§ WHAT IS EXPECTED
Which of the lines below contain the string "závěska"? Copy each one.
----- RECORDS FOR THIS TASK
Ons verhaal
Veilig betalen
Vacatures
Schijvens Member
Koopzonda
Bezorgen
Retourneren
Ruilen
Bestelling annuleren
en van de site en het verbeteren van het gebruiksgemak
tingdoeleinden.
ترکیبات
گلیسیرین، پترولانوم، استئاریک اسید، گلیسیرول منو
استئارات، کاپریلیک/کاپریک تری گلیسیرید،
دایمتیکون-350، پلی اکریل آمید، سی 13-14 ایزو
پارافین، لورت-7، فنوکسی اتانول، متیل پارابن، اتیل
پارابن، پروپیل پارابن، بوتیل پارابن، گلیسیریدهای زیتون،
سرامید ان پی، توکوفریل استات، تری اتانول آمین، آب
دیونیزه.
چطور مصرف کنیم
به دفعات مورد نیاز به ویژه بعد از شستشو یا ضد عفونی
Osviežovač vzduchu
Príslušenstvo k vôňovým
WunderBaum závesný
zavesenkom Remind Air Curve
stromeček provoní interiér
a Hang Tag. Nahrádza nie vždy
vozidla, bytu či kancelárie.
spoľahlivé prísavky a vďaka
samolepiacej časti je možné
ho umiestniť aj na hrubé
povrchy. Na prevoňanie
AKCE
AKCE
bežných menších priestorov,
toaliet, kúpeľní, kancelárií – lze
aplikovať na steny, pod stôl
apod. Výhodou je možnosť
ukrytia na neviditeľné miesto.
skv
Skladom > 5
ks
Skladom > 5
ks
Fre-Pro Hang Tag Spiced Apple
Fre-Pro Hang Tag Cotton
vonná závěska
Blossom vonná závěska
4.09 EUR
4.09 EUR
----------
§ RESPONSE
vonná závěska
Blossom vonná závěska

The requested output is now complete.